Soon I ran into issues as my tests seemed to fail. However, when calling the same code from a main program to inspect my code with a debugger everything seemed to be fine. This is one of the programmers nightmares as it means that the bug vanishes when you try to observe it, and re-appears when you look the other way. After studying some documentation I noticed that tokio tests are ran on a single-threaded async engine when using the tag when using the default atrribute:
[tokio::test]
while the attribute that you apply to your main functions is multi-threaded by default:
#[tokio::main]
In the end the solution was fairly simple. After changing my tests to use a multi-threaded async runtime via the attribute:
#[tokio::test(flavor = "multi_thread")]
my tests did run without errors.
This does not explain yet why the code failed on a single-threaded async runtime. However, my assumption is that one of the libraries I used did execute some blocking code. As a result the program might halt because:
- it is waiting forever on another part of the program that can not continue.
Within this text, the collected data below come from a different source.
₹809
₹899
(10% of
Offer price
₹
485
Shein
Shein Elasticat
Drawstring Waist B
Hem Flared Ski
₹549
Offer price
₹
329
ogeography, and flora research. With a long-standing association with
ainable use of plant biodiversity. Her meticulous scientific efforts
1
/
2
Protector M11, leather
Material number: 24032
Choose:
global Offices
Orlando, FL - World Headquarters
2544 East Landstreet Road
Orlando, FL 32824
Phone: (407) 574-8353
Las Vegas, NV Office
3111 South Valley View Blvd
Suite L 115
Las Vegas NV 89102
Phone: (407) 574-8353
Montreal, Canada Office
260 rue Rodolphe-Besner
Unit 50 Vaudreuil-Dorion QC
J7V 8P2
- the async runtime might miss some timers or OS-events due to the fact that the thread that handles these events is blocked for too long.
Within my asynchronous program I also included some synchronous code. As this code did not take too much time, this should not cause any issues. However, I also needed to do some file operations in my synchronous, which are slow. Slow (or blocking) sub-processes can wreak havoc on a asynchronous program, so I tried to use async file-operations, as the logical option would be to run these file operations asynchronous by jumping from my synchronous code back to asynchronouse code. This helps as my synchronous code becomes async again and does a clean await. Right?... Nope, this is wrong for two reasons:
- in case the synchronous code was part of an async-thread this thread still gets blocked. So even though jump back to asynchronous code, this code will be running on one of the other threads of asynchronous thread pool (which lost one thread).
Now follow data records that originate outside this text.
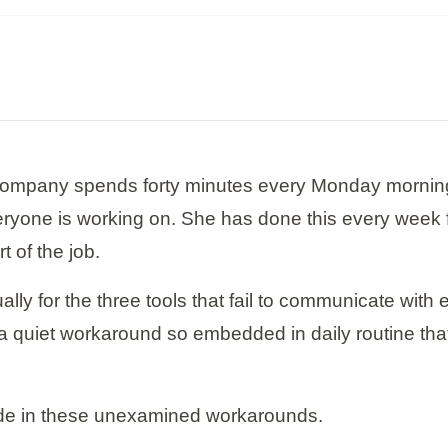
company spends forty minutes every Monday morning c
yone is working on. She has done this every week f
 of the job.
 for the three tools that fail to communicate with 
ut a quiet workaround so embedded in daily routine th
ide in these unexamined workarounds.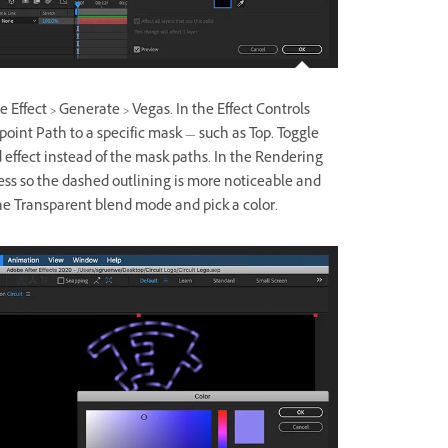
e Effect > Generate > Vegas. In the Effect Controls
point Path to a specific mask — such as Top. Toggle
ed effect instead of the mask paths. In the Rendering
ss so the dashed outlining is more noticeable and
 the Transparent blend mode and pick a color.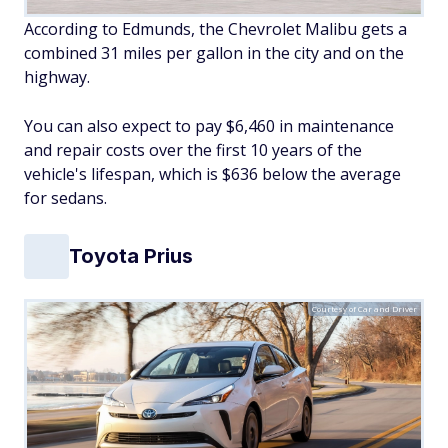
According to Edmunds, the Chevrolet Malibu gets a
combined 31 miles per gallon in the city and on the
highway.
You can also expect to pay $6,460 in maintenance
and repair costs over the first 10 years of the
vehicle's lifespan, which is $636 below the average
for sedans.
Toyota Prius
Courtesy of Car and Driver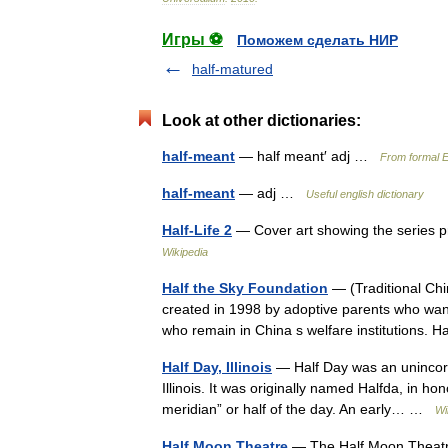
Игры ⚽
Поможем сделать НИР
half-matured
Look at other dictionaries:
half-meant
— half meant′ adj …
From formal E
half-meant
— adj …
Useful english dictionary
Half-Life 2
— Cover art showing the series 
Wikipedia
Half the Sky Foundation
— (Traditional 
created in 1998 by adoptive parents who want
who remain in China s welfare institutions.
Half Day, Illinois
— Half Day was an unincorp
Illinois. It was originally named Halfda, in ho
meridian” or half of the day. An early… …
Wi
Half Moon Theatre
— The Half Moon Theatre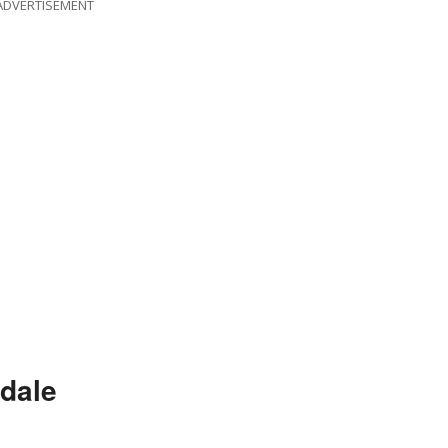
ADVERTISEMENT
dale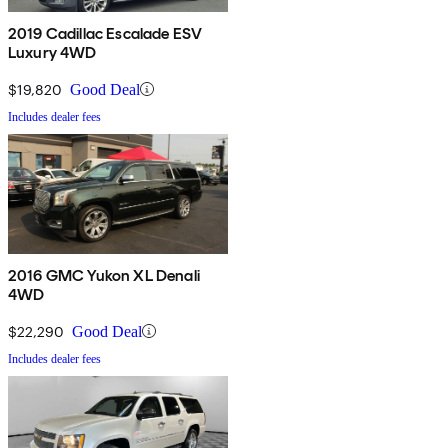
2019 Cadillac Escalade ESV
Luxury 4WD
$19,820
Good Deal
Includes dealer fees
2016 GMC Yukon XL Denali
4WD
$22,290
Good Deal
Includes dealer fees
- In order to execute an asynchronous task you need to have a handle to the runtime. So you either have to carry the handle from the original asynchronous code through the synchronous code to be able to jump back to asynchronous code, or you need to perform some tricks to recover the handle or start a new runtime (see async_bride).
Does the previous section mean that we should never jump back to asynchronous code? Well .... that depends. I see two good reasons to jump back from synchronous code to asynchronous:
- Jumping back to asynchronous code to read a single file does not make much sense, as mentioned above. However, if you have a large tasks that splits out in multiple asynchronous task that can be performed simultaneously it is useful to jump back to asynchronous code. So if you have a sizable task to perform asynchronous it does make sense.
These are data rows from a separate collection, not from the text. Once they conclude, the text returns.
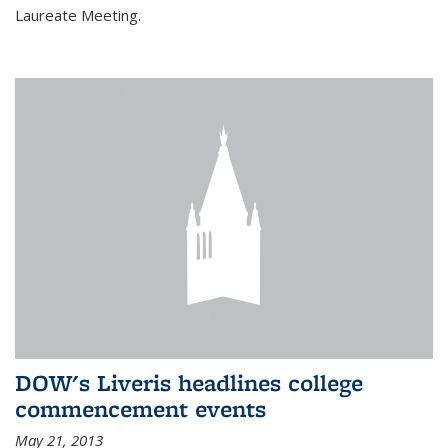
Laureate Meeting.
DOW's Liveris headlines college
commencement events
May 21, 2013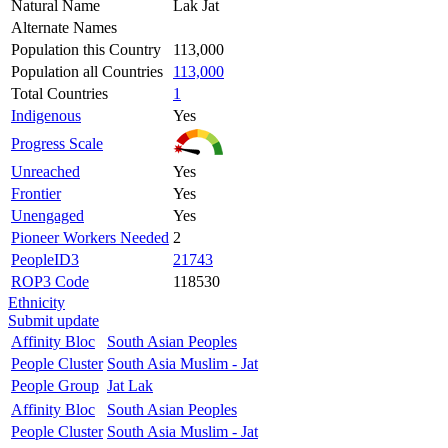
Natural Name
Lak Jat
Alternate Names
Population this Country
113,000
Population all Countries
113,000
Total Countries
1
Indigenous
Yes
Progress Scale
Unreached
Yes
Frontier
Yes
Unengaged
Yes
Pioneer Workers Needed
2
PeopleID3
21743
ROP3 Code
118530
Ethnicity
Submit update
Affinity Bloc
South Asian Peoples
People Cluster
South Asia Muslim - Jat
People Group
Jat Lak
Affinity Bloc
South Asian Peoples
People Cluster
South Asia Muslim - Jat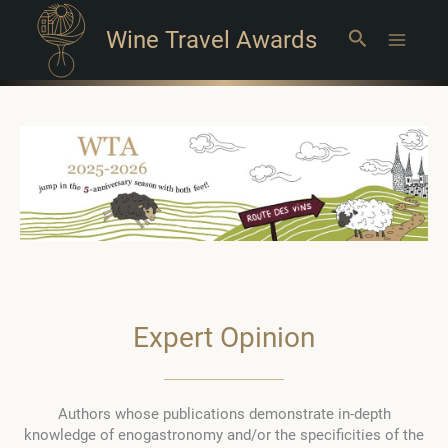
Wine Travel Awards
Search
Main
Menu
Expert Opinion
Authors whose publications demonstrate in-depth
knowledge of enogastronomy and/or the specificities of the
- In some case you only have an asynchronous library. For example when you need to access S3 the default option is a asynchronous library (which is logical as S3 access is a spot-on use-case for asynchronous processing, especially if you code needs to connect to S3 over the (relatively slow) internet.).
Initially I had the incorrect assumption (read misconception) that futures::executor::block_on
was my handle to the original async runtime and thus would give me the option to jump back to the original async world after deviating into some synchronoous code. However that asumption is incorrect. If you study the documentation you notice that futures::executor::block_on
runs the future on the current thread. And as we saw earlier on this page, single-threaded runtime could cause surprises.
You can switch futures::executor::block_on
to use a local-thread-pool). However, in that case you a configuring a second async runtime next to the Tokio async runtime, which sounds like a bad plan.
The project involving processing Parquet files on S3 involved two sizeable external dependencies (on for S3 and one for Parquet). The Parquet library also had significant synchronous part, so I had enough ingredients for a rough ride. When my program halted the experts adviced me to use the tokio-console, a debugger for async code, to debug my program. I agree this is a good tool for get a lot of information out of you program provided the next conditions are met:
- The error shows up in the part of the code-base you understand.
- You code is fully asynchronous.
Neither of these conditions applied in my case. I was using two complex libraries and the Parquet library was mostly symchronous.
I was not able to debug it, and in the end I developed the async_bridge to have a structured was of combining synchronous and asynchonous code, which solved my isssue.